San Jose's downtown.
Nobody tell Dianne Feinstein, but San Francisco’s recent legalization of Airbnb appears to have set a precedent that at least one other Bay Area city is following. The San Jose city council is considering legislation that would regulate the sharing economy service along similar lines to the controversial David Chiu-sponsored law that was signed into law last month. The city council is expected to vote on the proposal on December 9.
According to the San Jose Mercury News, the South Bay city is considering capping Airbnb rentals at 90 days per year, and requiring that hosts pay the city’s 10 percent hotel tax. Both provisions are in line with San Francisco’s new regulatory model.
The city says that it estimates 400 homes have made themselves available for rent on Airbnb, though the Mercury puts that number at closer to 1,000. City officials have also said that during public comment hearings, residents have been in favor of some of manner of regulation, but that few, if any, have called for an outright ban on Airbnb.
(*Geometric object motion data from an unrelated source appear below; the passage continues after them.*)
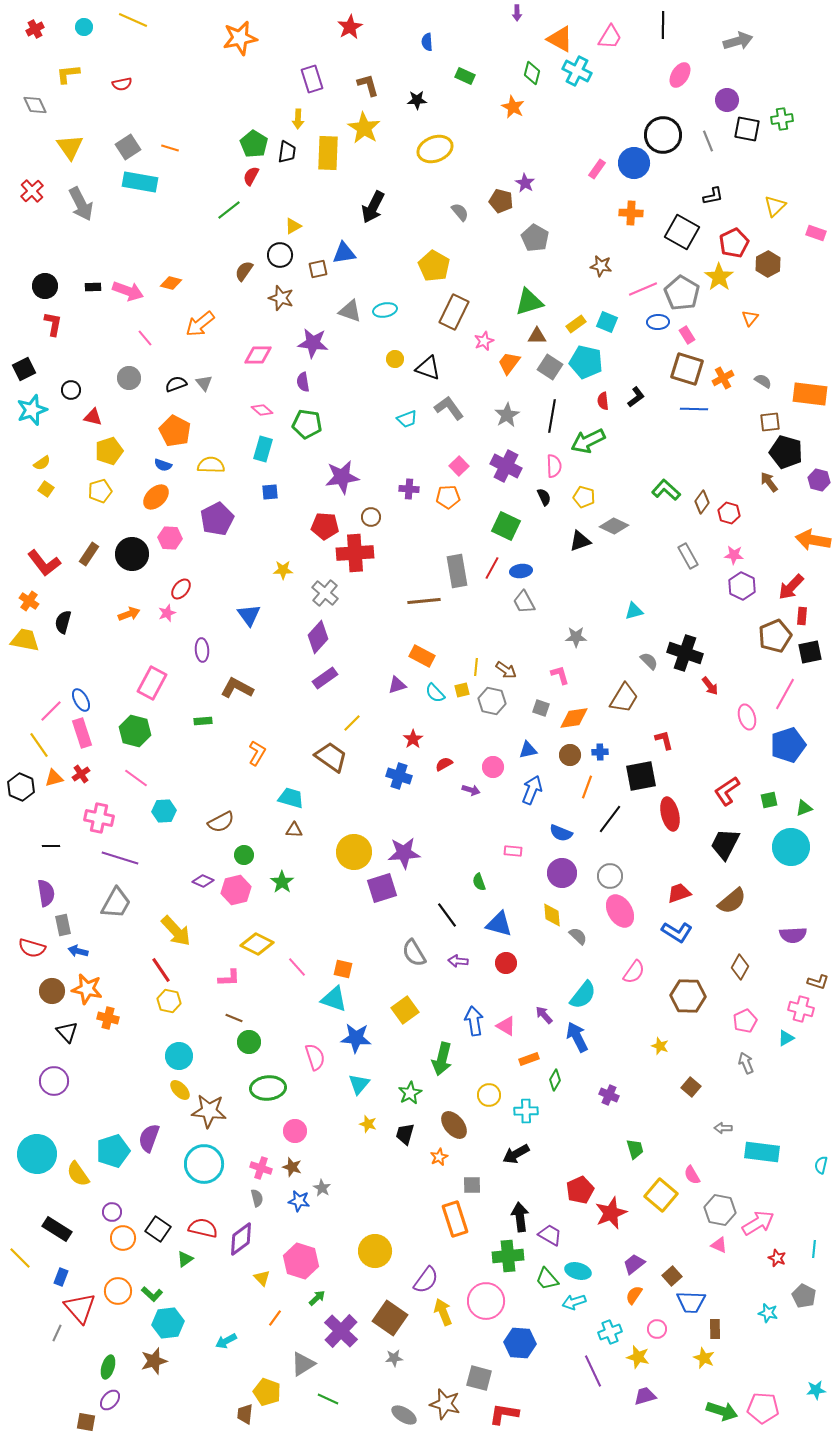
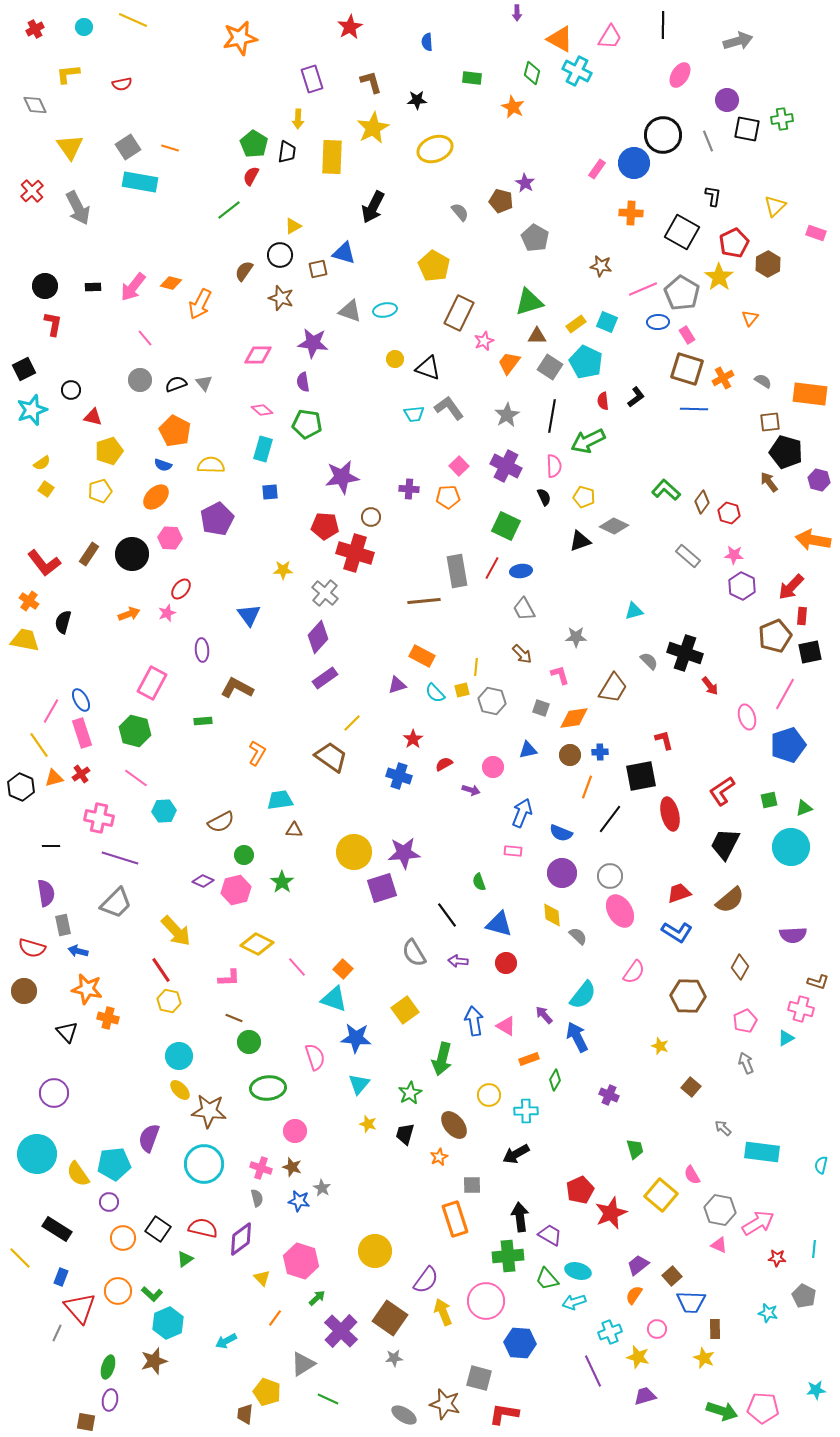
green rectangle at (465, 76): moved 7 px right, 2 px down; rotated 18 degrees counterclockwise
brown L-shape at (368, 85): moved 3 px right, 3 px up
yellow star at (364, 128): moved 9 px right; rotated 12 degrees clockwise
yellow rectangle at (328, 153): moved 4 px right, 4 px down
black L-shape at (713, 196): rotated 70 degrees counterclockwise
gray arrow at (81, 204): moved 3 px left, 4 px down
blue triangle at (344, 253): rotated 25 degrees clockwise
pink arrow at (128, 291): moved 5 px right, 4 px up; rotated 108 degrees clockwise
brown rectangle at (454, 312): moved 5 px right, 1 px down
orange arrow at (200, 324): moved 20 px up; rotated 24 degrees counterclockwise
cyan pentagon at (586, 362): rotated 12 degrees clockwise
gray circle at (129, 378): moved 11 px right, 2 px down
cyan trapezoid at (407, 419): moved 7 px right, 5 px up; rotated 15 degrees clockwise
red cross at (355, 553): rotated 21 degrees clockwise
gray rectangle at (688, 556): rotated 20 degrees counterclockwise
gray trapezoid at (524, 602): moved 7 px down
brown arrow at (506, 670): moved 16 px right, 16 px up; rotated 10 degrees clockwise
brown trapezoid at (624, 698): moved 11 px left, 10 px up
pink line at (51, 711): rotated 15 degrees counterclockwise
blue arrow at (532, 790): moved 10 px left, 23 px down
red L-shape at (727, 791): moved 5 px left
cyan trapezoid at (291, 798): moved 11 px left, 2 px down; rotated 24 degrees counterclockwise
brown semicircle at (732, 901): moved 2 px left, 1 px up
gray trapezoid at (116, 903): rotated 16 degrees clockwise
orange square at (343, 969): rotated 30 degrees clockwise
brown circle at (52, 991): moved 28 px left
purple circle at (54, 1081): moved 12 px down
gray arrow at (723, 1128): rotated 42 degrees clockwise
cyan pentagon at (113, 1151): moved 1 px right, 13 px down; rotated 12 degrees clockwise
purple circle at (112, 1212): moved 3 px left, 10 px up
red star at (777, 1258): rotated 18 degrees counterclockwise
purple trapezoid at (634, 1264): moved 4 px right, 1 px down
cyan hexagon at (168, 1323): rotated 16 degrees counterclockwise
purple ellipse at (110, 1400): rotated 30 degrees counterclockwise
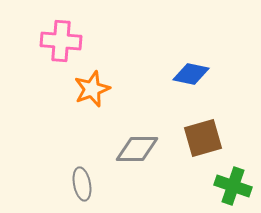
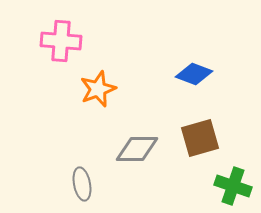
blue diamond: moved 3 px right; rotated 9 degrees clockwise
orange star: moved 6 px right
brown square: moved 3 px left
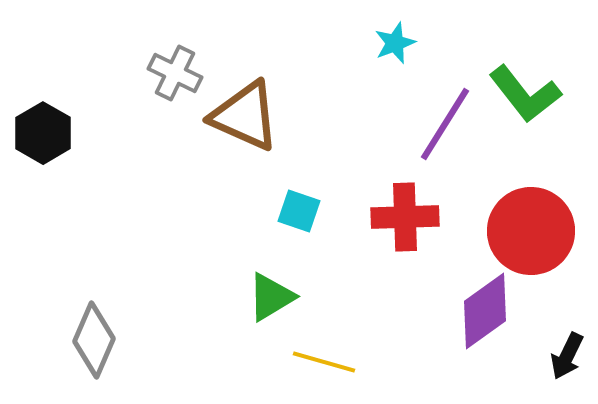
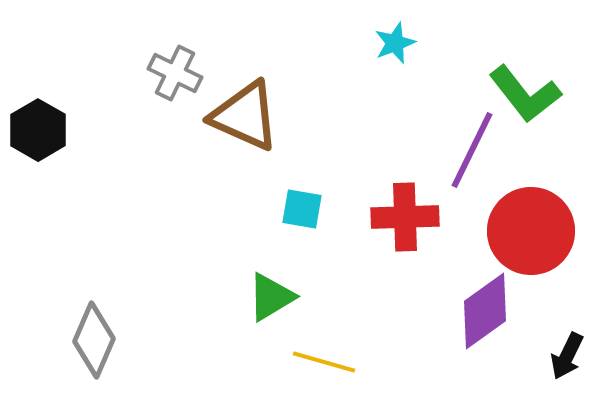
purple line: moved 27 px right, 26 px down; rotated 6 degrees counterclockwise
black hexagon: moved 5 px left, 3 px up
cyan square: moved 3 px right, 2 px up; rotated 9 degrees counterclockwise
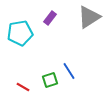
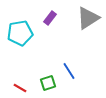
gray triangle: moved 1 px left, 1 px down
green square: moved 2 px left, 3 px down
red line: moved 3 px left, 1 px down
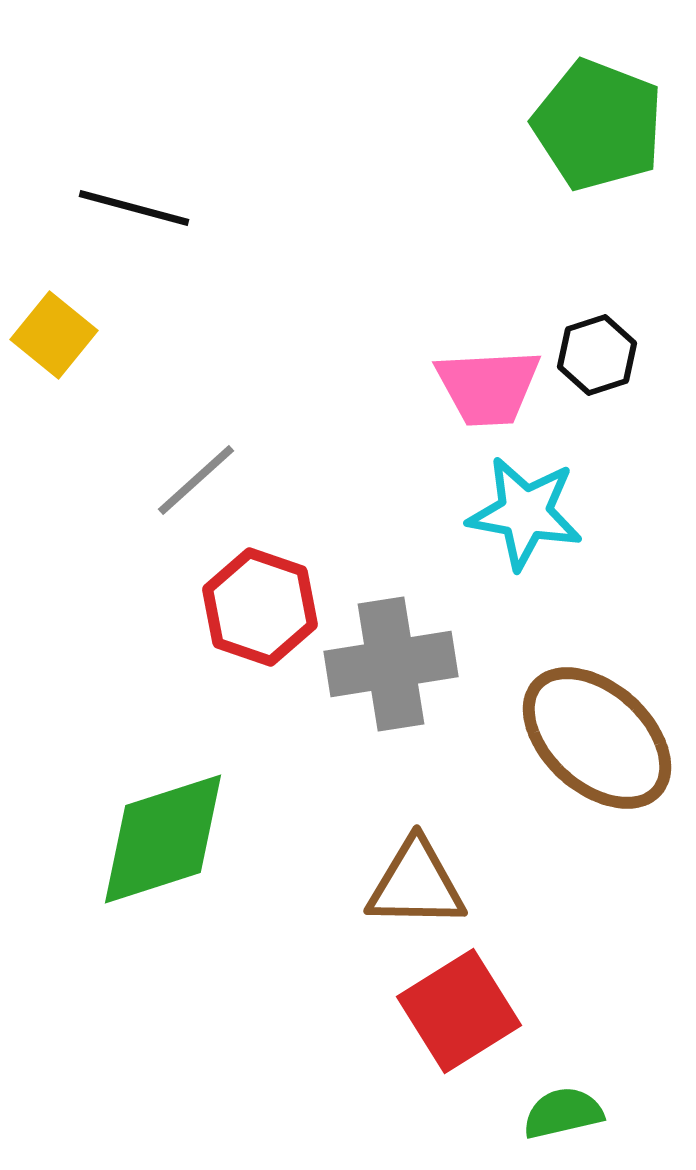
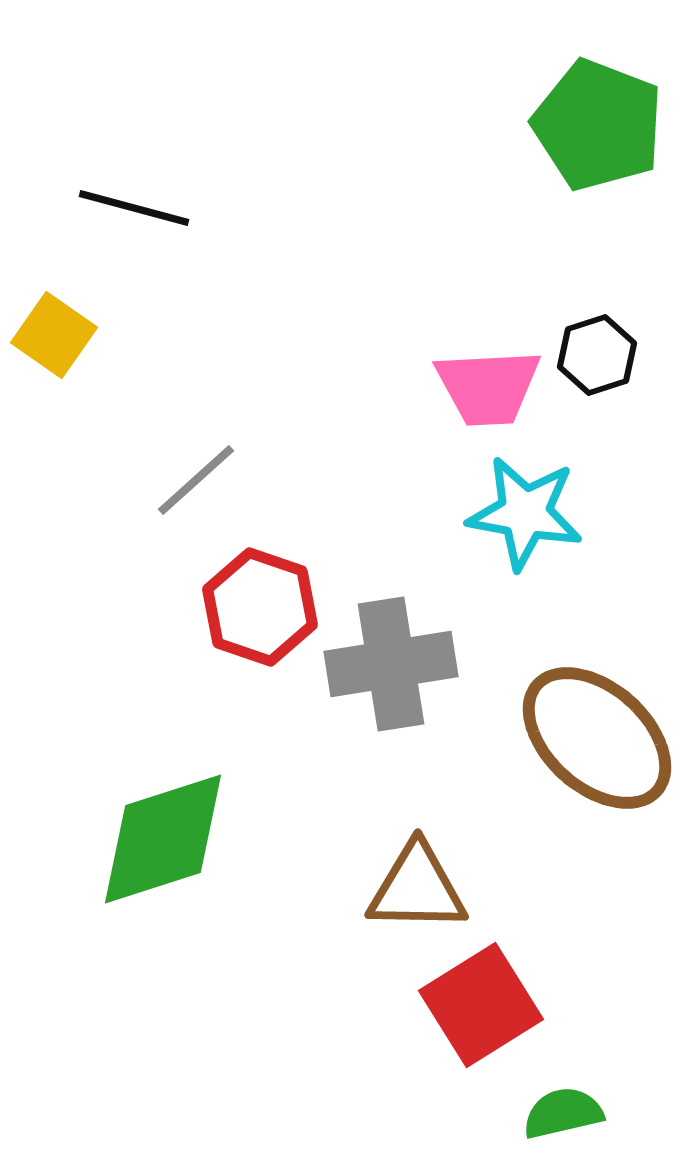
yellow square: rotated 4 degrees counterclockwise
brown triangle: moved 1 px right, 4 px down
red square: moved 22 px right, 6 px up
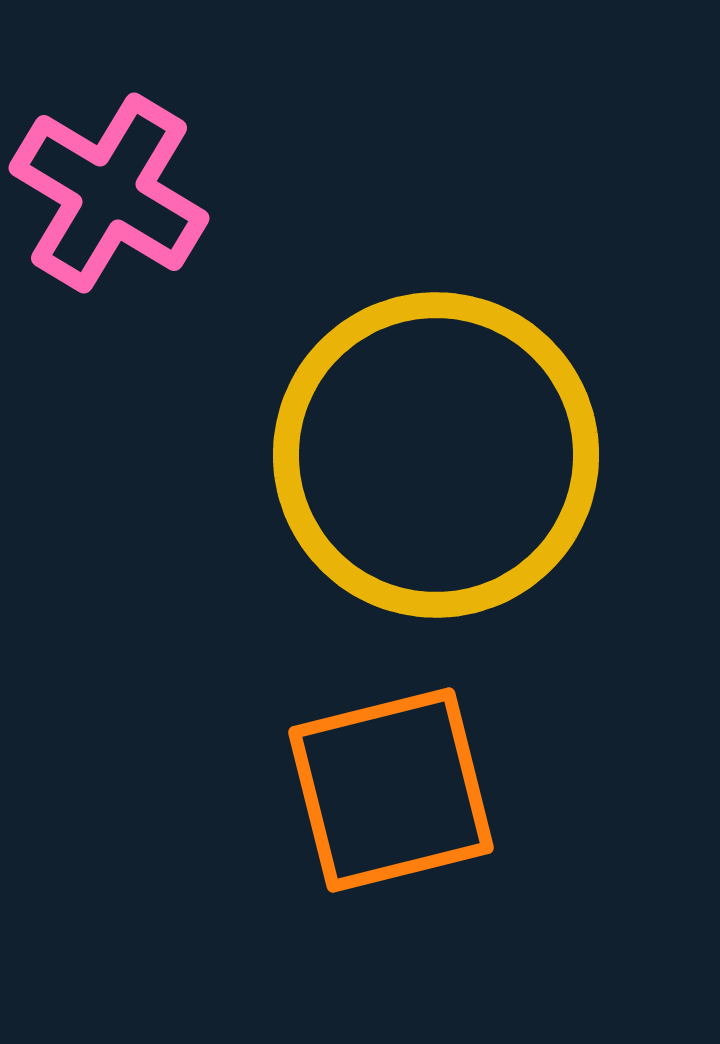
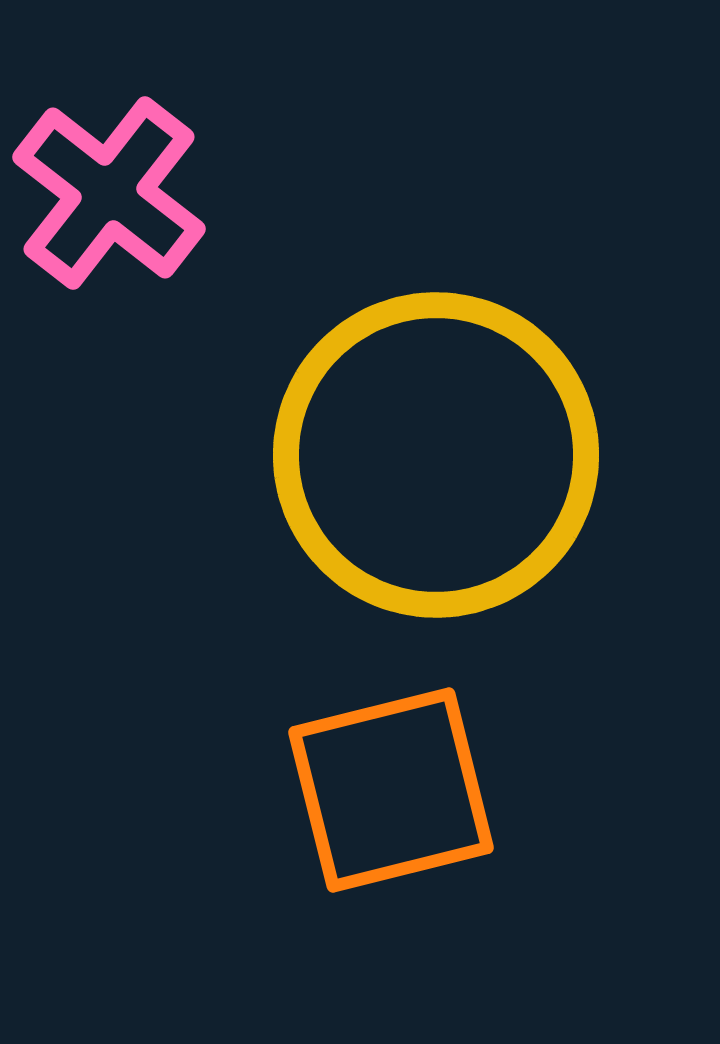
pink cross: rotated 7 degrees clockwise
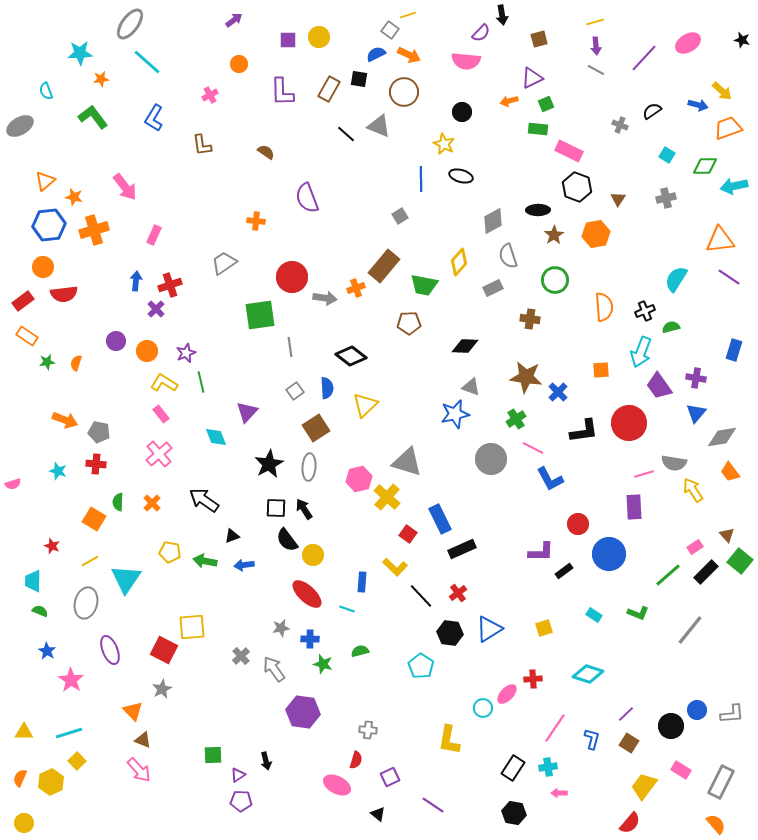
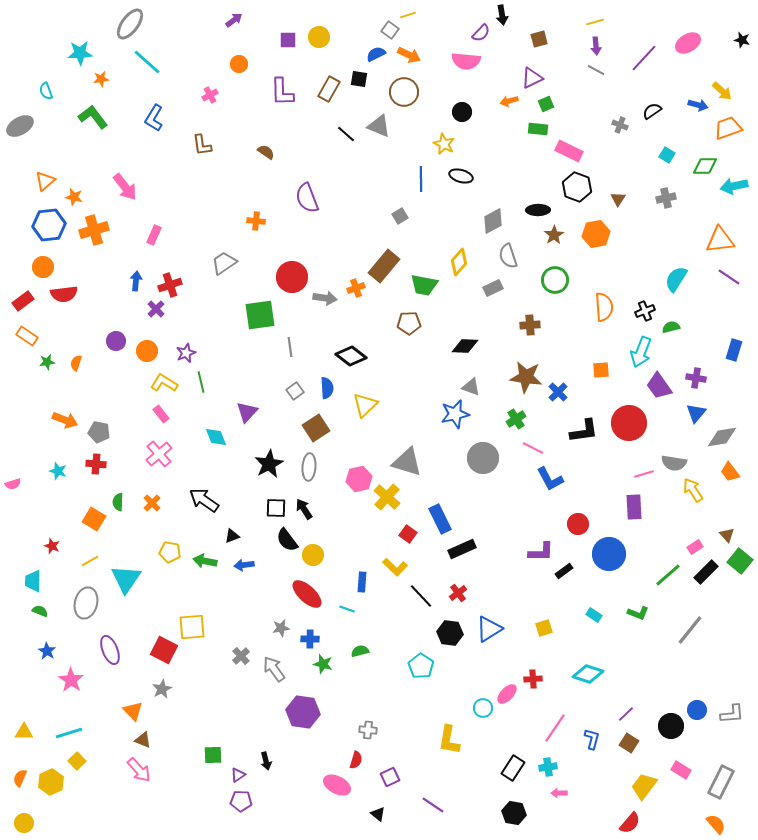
brown cross at (530, 319): moved 6 px down; rotated 12 degrees counterclockwise
gray circle at (491, 459): moved 8 px left, 1 px up
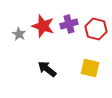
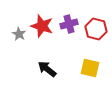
red star: moved 1 px left
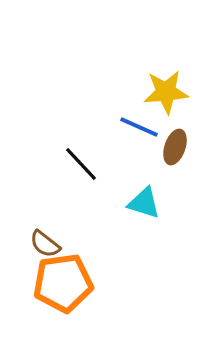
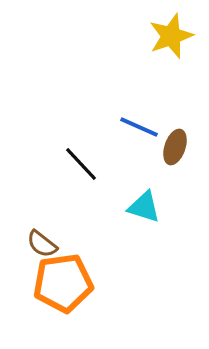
yellow star: moved 5 px right, 56 px up; rotated 15 degrees counterclockwise
cyan triangle: moved 4 px down
brown semicircle: moved 3 px left
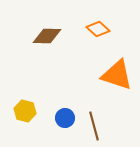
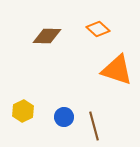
orange triangle: moved 5 px up
yellow hexagon: moved 2 px left; rotated 20 degrees clockwise
blue circle: moved 1 px left, 1 px up
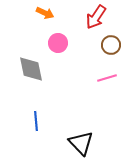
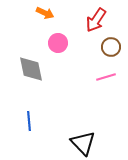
red arrow: moved 3 px down
brown circle: moved 2 px down
pink line: moved 1 px left, 1 px up
blue line: moved 7 px left
black triangle: moved 2 px right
In many ways, San Jose’s housing situation is similar to San Francisco’s. Affordability crunch? Yup. Rent control ordinance? Almost identical to the one in SF. The city even just passed a housing impact fee that’s similar to how San Francisco charges market-rate developers a fee to fund below-rate housing.
So why all the Sturmndrang about Airbnb in San Francisco, but the relative lack of contention in the South Bay? We give up. It must be Dianne Feinstein.